YAKIMA — Hundreds of conservatives gathered Thursday in Yakima to condemn gay marriage, big government, socialism and the theory of evolution.
If that sounds broad and far-reaching, it’s because the evening was. Organized largely by Christian Broadcasting of Yakima, the One Nation Under God Tea Party drew about 400 people to the Yakima Convention Center.
Speakers included established Republican leaders such as Central Washington University political science professor Matt Manweller and state Rep. Matt Shea, R-Mead, as well as pastors, gay marriage opposition leader Larry Stickney and Leah Southwell of the John Birch Society.
As a group, they agreed that they don’t like the way things are going these days.
“We are willing to stand up and say, ’We are moving in the wrong direction,”’ said Marc Strobel, a pastor from Selah Covenant Church, who served as master of ceremonies.
Variations on the theme of standing up and taking back America were popular among the speakers, as was the idea that “rampant homosexuality” in America was leading to moral decay.
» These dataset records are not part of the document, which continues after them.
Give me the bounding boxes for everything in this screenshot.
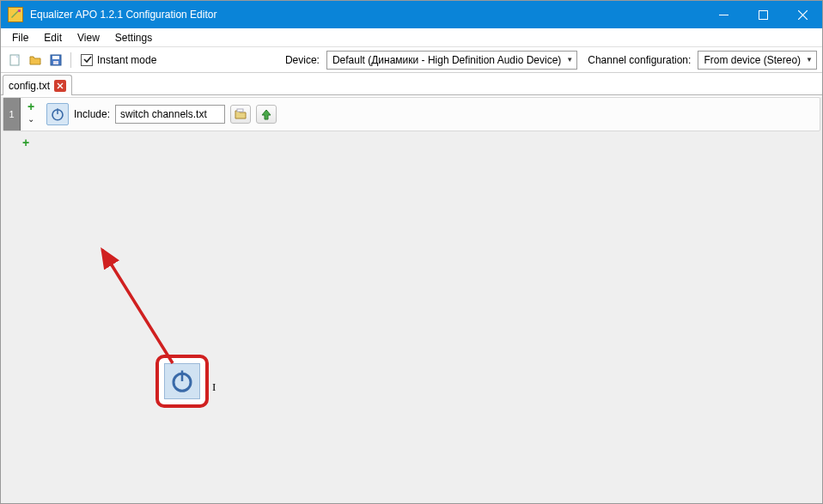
save-icon[interactable] (47, 52, 64, 69)
editor-area: 1 + ⌄ Include: + (1, 97, 822, 504)
channel-cfg-label: Channel configuration: (588, 54, 691, 66)
up-level-button[interactable] (256, 105, 277, 124)
channel-cfg-value: From device (Stereo) (704, 54, 801, 66)
menu-edit[interactable]: Edit (36, 30, 70, 46)
device-label: Device: (285, 54, 320, 66)
menu-file[interactable]: File (4, 30, 36, 46)
svg-rect-6 (53, 61, 58, 64)
svg-rect-2 (759, 10, 767, 19)
add-row-button-2[interactable]: + (20, 137, 32, 149)
tab-close-button[interactable] (54, 80, 66, 92)
window-title: Equalizer APO 1.2.1 Configuration Editor (30, 9, 704, 21)
add-row-button[interactable]: + (25, 100, 37, 112)
toolbar-separator (70, 52, 71, 68)
device-dropdown[interactable]: Default (Динамики - High Definition Audi… (326, 51, 577, 70)
svg-rect-1 (719, 15, 729, 15)
instant-mode-label: Instant mode (97, 54, 156, 66)
instant-mode-checkbox-wrap[interactable]: Instant mode (81, 54, 156, 66)
svg-rect-0 (18, 9, 21, 12)
channel-cfg-dropdown[interactable]: From device (Stereo) ▼ (698, 51, 817, 70)
device-value: Default (Динамики - High Definition Audi… (332, 54, 561, 66)
minimize-button[interactable] (704, 1, 743, 28)
toolbar: Instant mode Device: Default (Динамики -… (1, 47, 822, 73)
power-icon-zoom (164, 363, 200, 399)
new-file-icon[interactable] (6, 52, 23, 69)
app-icon (8, 7, 23, 22)
svg-rect-8 (57, 108, 58, 114)
row-number: 1 (3, 98, 21, 131)
include-path-input[interactable] (115, 105, 225, 124)
editor-row: 1 + ⌄ Include: (3, 97, 820, 131)
svg-line-12 (102, 250, 173, 363)
chevron-down-icon: ▼ (806, 56, 813, 64)
menubar: File Edit View Settings (1, 28, 822, 47)
expand-row-icon[interactable]: ⌄ (27, 114, 34, 124)
instant-mode-checkbox[interactable] (81, 54, 93, 66)
tabbar: config.txt (1, 73, 822, 95)
menu-settings[interactable]: Settings (107, 30, 160, 46)
annotation-callout (155, 355, 209, 408)
chevron-down-icon: ▼ (566, 56, 573, 64)
menu-view[interactable]: View (70, 30, 107, 46)
titlebar: Equalizer APO 1.2.1 Configuration Editor (1, 1, 822, 28)
close-button[interactable] (783, 1, 822, 28)
svg-rect-5 (52, 56, 59, 59)
tab-config[interactable]: config.txt (3, 75, 72, 95)
text-cursor-icon: I (212, 380, 216, 394)
svg-rect-9 (237, 109, 243, 112)
svg-rect-11 (181, 371, 184, 382)
open-include-file-button[interactable] (230, 105, 251, 124)
maximize-button[interactable] (743, 1, 783, 28)
power-toggle-button[interactable] (46, 103, 69, 125)
tab-label: config.txt (9, 80, 50, 92)
open-folder-icon[interactable] (27, 52, 44, 69)
include-label: Include: (74, 108, 110, 120)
The crowd applauded spontaneously at one point after attorney Stephen Pidgeon noted that homosexuality was once a felony in all 50 states.
Pidgeon, the legal mind behind Stickney’s efforts to challenge state domestic partnership law, also referred to the “evil doctrine of Charles Darwin” and said that gay-rights laws are an effort by states to declare themselves god.
“All human rights, to be human rights, must spring from supernatural authority,” Pidgeon said.
Manweller, a staunch free-market advocate who last year wrote the state Republican platform, put a historical spin on current events. Changes in American principles historically have been spurred by crises like the Civil War and Great Depression, he said. But now, people are flirting with socialism out of convenience because they’re unwilling to sacrifice in lean times, he said.
That’s what the people at the convention center need to fight, Manweller said.
“We are the people who are attracted to freedom more than security,” he said. “We are the people who are attracted to opportunity rather than tranquility. We are the people attracted more to making something rather than taking something.”
Stickney, whose “reject Referendum 71” campaign seeks to overturn the “everything but marriage” domestic partnership law passed by the state Legislature this year, kept the crowd at a fever pitch.
“We’re in perilous times, as Mr. Manweller says,” Stickney said. “Referendum 71 is our chance to fight back.”
Outside, about 10 demonstrators stood with signs encouraging voters to approve Referendum 71. Among them was the Rev. Jane Newall, founder of Yakima’s Rainbow Cathedral Metropolitan Community Church, who disapproves of the way the conservative movement has claimed Jesus as theirs alone and wanted to let people know not all of Yakima’s Christians support revoking gay rights.
“For me as a minister, it’s pretty disgusting that Christian Broadcasting of Yakima is sponsoring it,” Newall said. “That doesn’t feel very Christian to me.”